Last night Daniel Woods climbed possibly one of the harder things ever climbed inside, The Bubble Wrap Problem at CATS. Here is the video, produced by CATS guru James O’Connor.
It’s a great effort on Daniel’s part and I think it brings up several interesting points, particularly with the attention this ascent has garnered on the internet. Is this a quirky and relatively unimportant training climb that can provide motivation for the masses? Is there anything to this more than simply watching a strong climber climb something artificial and abstract, like Malcolm Smith in Splinter?
Daniel continuing the tradition of climbing something hard indoors, ala Malcolm Smith.
Or is this a significant ascent that should receive appropriate news coverage? Clearly Daniel doesn’t need to do anything in the gym to establish himself anymore as a good climber, but it is interesting the attention this ascent is being given, and does that attention validate it somehow? One of the many beauties of our sport is that nearly every major achievement has taken place outside, in a natural area, and has for the most part remained unchanged, literally set in stone. This key difference sets climbing and bouldering apart from nearly every sport, and it is one of the reasons I am so interested in it in the first place (having played a number of competitive sports throughout my life). I am reminded of a passage from bouldering legend John Sherman, who writes:
“In the never ending pursuit of beefier forearms and bigger numbers, climbers created the artificial climbing wall. I’m told that the first such wall was built in England at Leeds University in 1964…None of the holds move, yet people still go here to climb year after year. On current artificial walls the surfaces are textured, the holds are changeable, and angles and curves replace the two-dimensionality of their predecessors…Routesetters follow suit and in the end the climbers aren’t forced to adapt to the challenge…”Unclimbable” terrain is the forge from which new technique emerges.”

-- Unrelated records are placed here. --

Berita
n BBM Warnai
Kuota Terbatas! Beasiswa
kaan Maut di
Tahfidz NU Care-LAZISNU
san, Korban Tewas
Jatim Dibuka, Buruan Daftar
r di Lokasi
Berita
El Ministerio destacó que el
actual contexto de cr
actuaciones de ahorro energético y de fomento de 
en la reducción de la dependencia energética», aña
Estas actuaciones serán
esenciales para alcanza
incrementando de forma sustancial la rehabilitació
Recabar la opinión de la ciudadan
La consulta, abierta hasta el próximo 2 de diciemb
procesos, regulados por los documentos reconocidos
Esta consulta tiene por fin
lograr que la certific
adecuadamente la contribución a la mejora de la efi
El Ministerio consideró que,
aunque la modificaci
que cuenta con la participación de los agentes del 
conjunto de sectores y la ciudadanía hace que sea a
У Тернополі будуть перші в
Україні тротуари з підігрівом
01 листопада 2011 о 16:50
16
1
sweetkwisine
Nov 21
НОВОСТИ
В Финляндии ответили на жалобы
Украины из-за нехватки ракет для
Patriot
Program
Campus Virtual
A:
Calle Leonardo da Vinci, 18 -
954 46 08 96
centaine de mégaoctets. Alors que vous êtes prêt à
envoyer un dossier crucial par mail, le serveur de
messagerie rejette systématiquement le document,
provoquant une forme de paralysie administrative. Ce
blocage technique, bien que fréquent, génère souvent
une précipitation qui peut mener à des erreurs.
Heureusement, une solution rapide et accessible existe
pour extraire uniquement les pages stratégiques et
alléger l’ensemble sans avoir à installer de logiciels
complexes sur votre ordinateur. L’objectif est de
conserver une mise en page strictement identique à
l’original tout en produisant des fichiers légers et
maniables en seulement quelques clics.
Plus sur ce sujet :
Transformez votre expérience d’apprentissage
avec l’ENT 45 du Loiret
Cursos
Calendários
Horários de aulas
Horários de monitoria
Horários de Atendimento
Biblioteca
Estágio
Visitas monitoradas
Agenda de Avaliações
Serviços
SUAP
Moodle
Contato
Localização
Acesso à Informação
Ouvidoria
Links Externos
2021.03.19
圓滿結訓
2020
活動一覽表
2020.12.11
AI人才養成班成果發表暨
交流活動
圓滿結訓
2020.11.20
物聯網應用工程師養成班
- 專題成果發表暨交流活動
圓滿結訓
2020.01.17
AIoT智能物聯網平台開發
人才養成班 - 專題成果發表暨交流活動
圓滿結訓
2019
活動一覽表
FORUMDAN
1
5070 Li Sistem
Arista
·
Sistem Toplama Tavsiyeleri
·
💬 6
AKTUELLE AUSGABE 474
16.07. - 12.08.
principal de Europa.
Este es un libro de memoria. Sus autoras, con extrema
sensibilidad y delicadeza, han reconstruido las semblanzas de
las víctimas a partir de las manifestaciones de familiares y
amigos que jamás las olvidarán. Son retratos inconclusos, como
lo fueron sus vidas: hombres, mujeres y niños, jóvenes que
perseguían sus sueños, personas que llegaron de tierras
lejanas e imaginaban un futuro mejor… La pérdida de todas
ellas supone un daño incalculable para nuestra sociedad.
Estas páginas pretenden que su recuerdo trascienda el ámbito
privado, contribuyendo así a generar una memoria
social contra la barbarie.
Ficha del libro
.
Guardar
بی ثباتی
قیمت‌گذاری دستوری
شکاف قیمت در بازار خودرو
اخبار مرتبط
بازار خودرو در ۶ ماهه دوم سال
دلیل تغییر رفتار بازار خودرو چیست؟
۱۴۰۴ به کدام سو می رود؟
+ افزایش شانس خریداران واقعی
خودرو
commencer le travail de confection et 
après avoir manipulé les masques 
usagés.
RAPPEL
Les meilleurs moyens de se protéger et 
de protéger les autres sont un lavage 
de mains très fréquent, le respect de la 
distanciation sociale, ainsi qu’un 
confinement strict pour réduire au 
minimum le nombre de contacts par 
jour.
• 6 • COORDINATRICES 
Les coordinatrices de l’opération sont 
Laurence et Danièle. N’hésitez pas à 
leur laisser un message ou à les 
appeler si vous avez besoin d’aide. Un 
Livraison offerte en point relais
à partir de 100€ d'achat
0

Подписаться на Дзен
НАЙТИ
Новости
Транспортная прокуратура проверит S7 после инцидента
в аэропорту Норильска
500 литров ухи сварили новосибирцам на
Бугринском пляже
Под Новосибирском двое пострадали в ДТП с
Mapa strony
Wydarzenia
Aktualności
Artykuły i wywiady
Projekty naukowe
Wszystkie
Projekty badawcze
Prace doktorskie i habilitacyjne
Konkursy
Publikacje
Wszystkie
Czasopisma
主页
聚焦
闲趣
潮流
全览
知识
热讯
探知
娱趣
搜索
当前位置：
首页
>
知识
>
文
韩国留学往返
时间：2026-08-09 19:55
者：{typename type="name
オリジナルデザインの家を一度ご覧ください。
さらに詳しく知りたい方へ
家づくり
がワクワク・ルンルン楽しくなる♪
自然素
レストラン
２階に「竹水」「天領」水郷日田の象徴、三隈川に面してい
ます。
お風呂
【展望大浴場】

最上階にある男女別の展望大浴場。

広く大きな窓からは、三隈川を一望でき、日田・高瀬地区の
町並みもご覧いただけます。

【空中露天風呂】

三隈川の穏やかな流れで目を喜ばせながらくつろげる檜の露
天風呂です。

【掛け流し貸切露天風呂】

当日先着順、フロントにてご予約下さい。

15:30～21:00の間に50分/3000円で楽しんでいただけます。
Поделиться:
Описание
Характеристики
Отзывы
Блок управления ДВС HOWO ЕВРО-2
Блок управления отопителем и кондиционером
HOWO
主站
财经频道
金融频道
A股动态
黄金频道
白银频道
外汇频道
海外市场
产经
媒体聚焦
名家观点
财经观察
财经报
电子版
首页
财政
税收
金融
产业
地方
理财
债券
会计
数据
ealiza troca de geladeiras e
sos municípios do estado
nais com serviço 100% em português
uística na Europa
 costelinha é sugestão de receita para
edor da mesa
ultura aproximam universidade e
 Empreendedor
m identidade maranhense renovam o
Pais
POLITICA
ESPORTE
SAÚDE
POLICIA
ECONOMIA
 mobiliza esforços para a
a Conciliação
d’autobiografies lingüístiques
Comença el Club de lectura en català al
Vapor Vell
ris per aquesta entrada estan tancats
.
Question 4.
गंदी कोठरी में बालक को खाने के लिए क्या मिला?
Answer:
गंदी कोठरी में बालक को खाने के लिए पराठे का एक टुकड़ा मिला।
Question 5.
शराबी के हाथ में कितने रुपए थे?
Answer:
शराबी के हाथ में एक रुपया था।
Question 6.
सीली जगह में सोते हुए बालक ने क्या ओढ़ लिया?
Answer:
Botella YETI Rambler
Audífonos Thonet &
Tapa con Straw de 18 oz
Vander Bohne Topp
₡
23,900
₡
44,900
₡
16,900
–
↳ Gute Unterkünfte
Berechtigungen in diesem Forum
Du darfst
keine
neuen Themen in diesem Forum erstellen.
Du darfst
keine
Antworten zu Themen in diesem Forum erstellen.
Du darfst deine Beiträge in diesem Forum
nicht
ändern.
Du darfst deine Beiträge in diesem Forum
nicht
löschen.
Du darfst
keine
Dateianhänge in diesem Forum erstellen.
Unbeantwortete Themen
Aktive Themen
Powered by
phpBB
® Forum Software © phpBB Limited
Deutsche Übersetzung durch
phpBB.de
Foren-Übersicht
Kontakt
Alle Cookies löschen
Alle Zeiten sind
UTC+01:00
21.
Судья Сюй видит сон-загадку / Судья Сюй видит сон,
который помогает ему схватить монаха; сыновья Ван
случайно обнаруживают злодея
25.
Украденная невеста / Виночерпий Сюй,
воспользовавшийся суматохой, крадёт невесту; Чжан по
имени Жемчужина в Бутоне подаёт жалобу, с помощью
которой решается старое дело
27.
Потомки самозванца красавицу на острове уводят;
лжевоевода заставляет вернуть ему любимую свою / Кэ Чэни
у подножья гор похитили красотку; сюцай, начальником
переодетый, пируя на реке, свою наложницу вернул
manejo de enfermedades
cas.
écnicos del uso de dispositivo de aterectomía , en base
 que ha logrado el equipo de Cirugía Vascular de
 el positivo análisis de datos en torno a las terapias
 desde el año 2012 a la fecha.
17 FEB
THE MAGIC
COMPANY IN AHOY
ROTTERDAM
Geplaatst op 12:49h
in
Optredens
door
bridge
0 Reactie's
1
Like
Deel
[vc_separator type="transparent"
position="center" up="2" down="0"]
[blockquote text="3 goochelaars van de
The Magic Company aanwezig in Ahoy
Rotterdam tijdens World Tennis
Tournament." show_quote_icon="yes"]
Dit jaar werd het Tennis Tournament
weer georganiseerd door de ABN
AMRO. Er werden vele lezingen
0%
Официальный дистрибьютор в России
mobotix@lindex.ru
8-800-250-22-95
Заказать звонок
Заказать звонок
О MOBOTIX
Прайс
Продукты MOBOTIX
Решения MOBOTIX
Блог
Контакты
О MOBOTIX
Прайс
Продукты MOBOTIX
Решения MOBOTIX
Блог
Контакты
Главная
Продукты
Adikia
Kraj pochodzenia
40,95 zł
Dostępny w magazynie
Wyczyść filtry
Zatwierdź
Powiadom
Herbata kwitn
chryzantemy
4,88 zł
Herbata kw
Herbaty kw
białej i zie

Is there validity to these kinds of ascents and artificial climbs, or has climbing made a significant step away from one of the tenets on which it was founded on, rock and adventure? Is this ascent important because it breaks new ground in terms of indoor bouldering difficulty, or is his ascent indicative of our ever more computerized and competitive world, ever more indoors, ever more away from the natural arenas from which our sport was born, where climbers don’t have to bend their minds and bodies to the challenges discovered on the rock, but to push their limits as far as we can imagine possible by performing under conditions that are controlled to allow maximum performance? Will there ever be a time when the performances of our top athletes on inside problems represent the paramount creative expressive achievements of our sport, or will those climbs set in stone retain their permanence irrevocably?
So often I leave these posts open ended, but I will add my two cents. While gyms unquestionably have their place, outside remains my home to be inspired. Inspired by the peaks, the valleys, the forests and fens, the mountains and the crumbs of their crumbling crust. Inspired by new and radically shaped boulders unseen, inspired by amazingly shaped holds unexpected, and spectacular new terrain uncovered, ever-changing under the sun, and wind and stars, all so thankfully unimaginable to my creative mind. I couldn’t dream of a more wonderfully complex pallet, and I get to paint on boulders “set by God.” I think Daniel would agree.